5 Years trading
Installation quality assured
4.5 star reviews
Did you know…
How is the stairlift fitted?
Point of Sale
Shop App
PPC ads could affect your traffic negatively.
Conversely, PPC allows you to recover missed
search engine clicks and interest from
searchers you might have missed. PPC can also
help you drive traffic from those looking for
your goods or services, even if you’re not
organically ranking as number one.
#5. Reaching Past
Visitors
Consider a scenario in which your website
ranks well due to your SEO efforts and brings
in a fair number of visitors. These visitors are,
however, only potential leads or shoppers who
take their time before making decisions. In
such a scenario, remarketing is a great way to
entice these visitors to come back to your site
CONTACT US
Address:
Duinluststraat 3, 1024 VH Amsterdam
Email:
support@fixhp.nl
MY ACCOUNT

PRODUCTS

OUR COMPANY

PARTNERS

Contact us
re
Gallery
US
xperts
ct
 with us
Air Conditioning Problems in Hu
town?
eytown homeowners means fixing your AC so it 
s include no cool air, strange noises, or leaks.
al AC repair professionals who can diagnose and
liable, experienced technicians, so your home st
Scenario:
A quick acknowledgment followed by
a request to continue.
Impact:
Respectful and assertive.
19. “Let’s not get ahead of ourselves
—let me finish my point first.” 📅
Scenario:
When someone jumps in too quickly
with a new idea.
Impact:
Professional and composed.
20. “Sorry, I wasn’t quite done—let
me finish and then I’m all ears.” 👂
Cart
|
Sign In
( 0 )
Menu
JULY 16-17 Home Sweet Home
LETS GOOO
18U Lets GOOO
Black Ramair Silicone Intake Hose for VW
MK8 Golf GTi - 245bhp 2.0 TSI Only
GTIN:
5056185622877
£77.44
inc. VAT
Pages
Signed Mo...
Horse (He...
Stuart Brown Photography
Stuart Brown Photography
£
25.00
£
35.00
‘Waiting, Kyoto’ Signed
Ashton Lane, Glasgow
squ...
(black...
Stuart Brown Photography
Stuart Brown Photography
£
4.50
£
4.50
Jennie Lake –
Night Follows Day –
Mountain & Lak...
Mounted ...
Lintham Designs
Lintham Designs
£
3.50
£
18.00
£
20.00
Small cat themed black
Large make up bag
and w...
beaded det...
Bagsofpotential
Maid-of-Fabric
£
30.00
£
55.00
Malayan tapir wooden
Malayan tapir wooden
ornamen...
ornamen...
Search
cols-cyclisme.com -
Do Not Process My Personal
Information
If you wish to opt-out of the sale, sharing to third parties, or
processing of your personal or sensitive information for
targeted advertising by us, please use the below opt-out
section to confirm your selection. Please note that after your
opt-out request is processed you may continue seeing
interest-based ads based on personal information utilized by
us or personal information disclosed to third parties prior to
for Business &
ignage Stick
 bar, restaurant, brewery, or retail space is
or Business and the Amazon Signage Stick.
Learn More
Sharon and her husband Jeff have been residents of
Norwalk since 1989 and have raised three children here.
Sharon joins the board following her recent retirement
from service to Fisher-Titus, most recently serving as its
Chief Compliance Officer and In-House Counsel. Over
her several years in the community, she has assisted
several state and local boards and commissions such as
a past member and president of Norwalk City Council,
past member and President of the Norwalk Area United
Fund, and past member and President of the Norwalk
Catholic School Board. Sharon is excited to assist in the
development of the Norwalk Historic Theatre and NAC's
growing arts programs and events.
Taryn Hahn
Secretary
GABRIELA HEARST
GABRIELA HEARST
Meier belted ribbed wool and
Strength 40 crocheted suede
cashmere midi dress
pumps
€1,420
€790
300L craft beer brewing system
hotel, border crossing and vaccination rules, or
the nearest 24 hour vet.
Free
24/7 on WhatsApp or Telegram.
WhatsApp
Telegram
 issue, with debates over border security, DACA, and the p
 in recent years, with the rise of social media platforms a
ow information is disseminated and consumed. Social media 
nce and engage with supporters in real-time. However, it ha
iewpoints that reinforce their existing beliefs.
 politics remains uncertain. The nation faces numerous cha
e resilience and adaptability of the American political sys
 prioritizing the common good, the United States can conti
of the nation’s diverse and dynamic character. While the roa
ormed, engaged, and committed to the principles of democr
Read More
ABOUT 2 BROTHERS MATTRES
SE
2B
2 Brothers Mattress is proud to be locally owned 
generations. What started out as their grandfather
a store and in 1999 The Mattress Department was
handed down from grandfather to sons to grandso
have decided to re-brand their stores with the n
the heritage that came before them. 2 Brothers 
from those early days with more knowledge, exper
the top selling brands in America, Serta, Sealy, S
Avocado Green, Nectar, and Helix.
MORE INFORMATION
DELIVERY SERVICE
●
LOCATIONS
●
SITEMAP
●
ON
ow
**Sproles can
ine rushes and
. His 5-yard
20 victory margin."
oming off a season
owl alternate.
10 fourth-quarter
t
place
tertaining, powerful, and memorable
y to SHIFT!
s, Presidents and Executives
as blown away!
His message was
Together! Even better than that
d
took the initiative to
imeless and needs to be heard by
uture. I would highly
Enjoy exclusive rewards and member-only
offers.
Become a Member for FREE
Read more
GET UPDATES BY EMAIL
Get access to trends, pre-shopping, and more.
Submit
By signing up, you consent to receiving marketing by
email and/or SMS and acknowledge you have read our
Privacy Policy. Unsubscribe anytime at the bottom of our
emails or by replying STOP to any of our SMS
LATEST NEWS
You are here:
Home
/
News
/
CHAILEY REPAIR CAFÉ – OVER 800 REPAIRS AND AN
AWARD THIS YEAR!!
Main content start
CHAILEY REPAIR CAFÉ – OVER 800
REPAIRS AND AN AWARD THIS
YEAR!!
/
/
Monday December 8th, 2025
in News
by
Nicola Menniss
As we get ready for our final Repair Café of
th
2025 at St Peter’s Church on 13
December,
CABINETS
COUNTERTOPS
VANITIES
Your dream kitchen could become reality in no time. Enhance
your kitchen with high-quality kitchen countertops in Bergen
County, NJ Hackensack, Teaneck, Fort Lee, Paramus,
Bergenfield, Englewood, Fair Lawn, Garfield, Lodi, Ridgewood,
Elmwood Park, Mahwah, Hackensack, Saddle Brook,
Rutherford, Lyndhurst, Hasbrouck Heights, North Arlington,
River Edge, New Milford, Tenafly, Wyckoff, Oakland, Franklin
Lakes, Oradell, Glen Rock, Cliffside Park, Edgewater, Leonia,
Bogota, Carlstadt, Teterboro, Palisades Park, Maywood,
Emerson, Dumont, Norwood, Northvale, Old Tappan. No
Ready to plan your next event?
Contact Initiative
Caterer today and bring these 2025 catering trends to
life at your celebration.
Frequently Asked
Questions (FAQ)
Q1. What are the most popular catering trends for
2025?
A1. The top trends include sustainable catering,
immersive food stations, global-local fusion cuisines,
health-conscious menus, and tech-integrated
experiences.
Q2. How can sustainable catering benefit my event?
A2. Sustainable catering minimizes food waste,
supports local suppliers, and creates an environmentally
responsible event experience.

....................

- [Work to be completed]
Set down again, word for word, the stretch of records from the line with "Signed Mo..." to the line with "several state and", both of those lines included.

- [Exercise answer]
Signed Mo...
Horse (He...
Stuart Brown Photography
Stuart Brown Photography
£
25.00
£
35.00
‘Waiting, Kyoto’ Signed
Ashton Lane, Glasgow
squ...
(black...
Stuart Brown Photography
Stuart Brown Photography
£
4.50
£
4.50
Jennie Lake –
Night Follows Day –
Mountain & Lak...
Mounted ...
Lintham Designs
Lintham Designs
£
3.50
£
18.00
£
20.00
Small cat themed black
Large make up bag
and w...
beaded det...
Bagsofpotential
Maid-of-Fabric
£
30.00
£
55.00
Malayan tapir wooden
Malayan tapir wooden
ornamen...
ornamen...
Search
cols-cyclisme.com -
Do Not Process My Personal
Information
If you wish to opt-out of the sale, sharing to third parties, or
processing of your personal or sensitive information for
targeted advertising by us, please use the below opt-out
section to confirm your selection. Please note that after your
opt-out request is processed you may continue seeing
interest-based ads based on personal information utilized by
us or personal information disclosed to third parties prior to
for Business &
ignage Stick
 bar, restaurant, brewery, or retail space is
or Business and the Amazon Signage Stick.
Learn More
Sharon and her husband Jeff have been residents of
Norwalk since 1989 and have raised three children here.
Sharon joins the board following her recent retirement
from service to Fisher-Titus, most recently serving as its
Chief Compliance Officer and In-House Counsel. Over
her several years in the community, she has assisted
several state and local boards and commissions such as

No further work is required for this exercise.